Solved – What can be the reason to do feature selection based on variance before doing PCA

bioinformaticsfeature selectionmachine learningpca

I have noticed that when applying PCA to large datasets, people often will first subset the data considerably. Sometimes people just randomly take a subset of the features/variables, but often they have a reason, largely related to removing variables they consider to be likely to be noise. A prototypical example is in the data analysis the Drop-Seq single cell sequencing of retina cells, the authors subset their expression data matrix from 25,000 genes to the the 384 most highly variable genes and then proceed to use various unsupervised dimensionality reduction techniques like PCA and t-SNE.

I have seen this sort of pre-processing in several other places as well. However, I don't understand why this sort of subsetting (feature pre-selection) is necessary. PCA will reduce the dimensionality such that the variance will be maximized–hence, the genes that are not varying will be largely ignored. Why so dramatically subset the data when the non-varying genes should not really have much of an effect on the result of PCA?

This is not a specific question about this paper, it seems to be something of a standard approach to large datasets, so I assume that there is something I am missing.

Best Answer

The paper itself is openly available online, but its supplementary materials are not, so I copy here the relevant parts. Here is how the authors ran PCA:

We ran Principal Components Analysis (PCA) on our training set as previously described (Shalek et al., 2013), using the prcomp function in R, after scaling and centering the data along each gene. We used only the previously identified “highly variable” genes as input to the PCA in order to ensure robust identification of the primary structures in the data.

And here is how they selected the "highly variable" genes:

We first identified the set of genes that was most variable across our training set, after controlling for the relationship between mean expression and variability. We calculated the mean and a dispersion measure (variance/mean) for each gene across all 13,155 single cells, and placed genes into 20 bins based on their average expression. Within each bin, we then z-normalized the dispersion measure of all genes within the bin, in order to identify outlier genes whose expression values were highly variable even when compared to genes with similar average expression. We used a z-score cutoff of 1.7 to identify 384 highly variable genes.


Notice two things:

  1. They select "highly variable" genes based on their variances (relative to the mean, but this is not important here). The genes with unusually large variances will get selected.

  2. They perform PCA after scaling, i.e. $z$-scoring, the data for each gene.

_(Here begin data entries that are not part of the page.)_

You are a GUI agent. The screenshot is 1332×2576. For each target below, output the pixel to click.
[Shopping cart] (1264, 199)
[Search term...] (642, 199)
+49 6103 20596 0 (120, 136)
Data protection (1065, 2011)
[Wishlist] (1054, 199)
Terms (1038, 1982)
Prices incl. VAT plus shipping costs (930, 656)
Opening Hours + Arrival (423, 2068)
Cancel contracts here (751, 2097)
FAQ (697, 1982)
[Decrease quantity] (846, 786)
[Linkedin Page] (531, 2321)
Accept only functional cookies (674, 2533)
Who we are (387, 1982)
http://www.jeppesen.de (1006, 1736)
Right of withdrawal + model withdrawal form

In other words, PCA is done on the correlation matrix, not on covariance matrix. The scaled genes that go into PCA all have the same variance equal to $1$.

This explains why the pre-selection is not superfluous here: the PCA is done on correlations, i.e. without using the variance information at all; the variances are only used for pre-selection.

One can certainly imagine a situation where PCA on correlations between all genes and PCA on correlations between "highly variable" genes will yield very different results. E.g. in principle it can happen that the least variable genes are higher correlated (and will dominate in PCA) than the highly variable genes.

I have no experience with such data, so I cannot comment on how useful this procedure is in this particular application domain.